◆ **About this task**: The answer must repeat every record exactly, with no pictures in it.

━━ Material provided

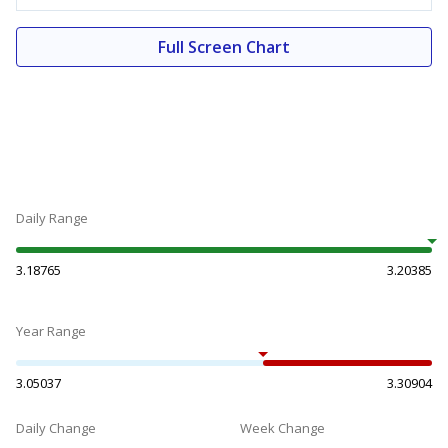
Full Screen Chart
Daily Range
3.18765
3.20385
Year Range
3.05037
3.30904
Daily Change
Week Change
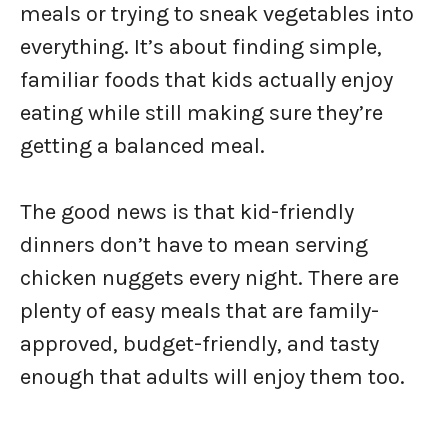
meals or trying to sneak vegetables into
everything. It’s about finding simple,
familiar foods that kids actually enjoy
eating while still making sure they’re
getting a balanced meal.
The good news is that kid-friendly
dinners don’t have to mean serving
chicken nuggets every night. There are
plenty of easy meals that are family-
approved, budget-friendly, and tasty
enough that adults will enjoy them too.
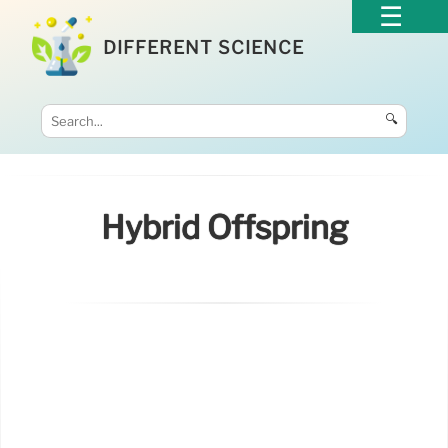
DIFFERENT SCIENCE
🔍
Hybrid Offspring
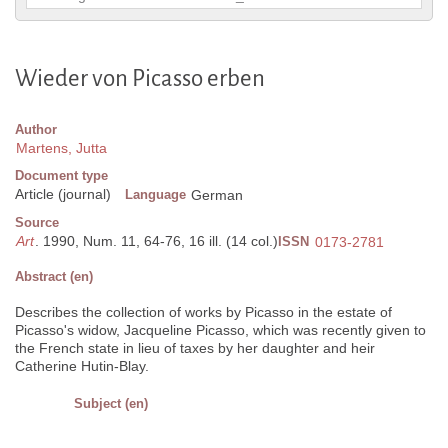
Wieder von Picasso erben
Author
Martens, Jutta
Document type
Article (journal)
Language
German
Source
Art
. 1990, Num. 11, 64-76, 16 ill. (14 col.)
ISSN
0173-2781
Abstract (en)
Describes the collection of works by Picasso in the estate of
Picasso's widow, Jacqueline Picasso, which was recently given to
the French state in lieu of taxes by her daughter and heir
Catherine Hutin-Blay.
Subject (en)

━━━━

◆ **Result for this exercise**:
Full Screen Chart
Daily Range
3.18765
3.20385
Year Range
3.05037
3.30904
Daily Change
Week Change
meals or trying to sneak vegetables into
everything. It’s about finding simple,
familiar foods that kids actually enjoy
eating while still making sure they’re
getting a balanced meal.
The good news is that kid-friendly
dinners don’t have to mean serving
chicken nuggets every night. There are
plenty of easy meals that are family-
approved, budget-friendly, and tasty
enough that adults will enjoy them too.
DIFFERENT SCIENCE
🔍
Hybrid Offspring
Wieder von Picasso erben
Author
Martens, Jutta
Document type
Article (journal)
Language
German
Source
Art
. 1990, Num. 11, 64-76, 16 ill. (14 col.)
ISSN
0173-2781
Abstract (en)
Describes the collection of works by Picasso in the estate of
Picasso's widow, Jacqueline Picasso, which was recently given to
the French state in lieu of taxes by her daughter and heir
Catherine Hutin-Blay.
Subject (en)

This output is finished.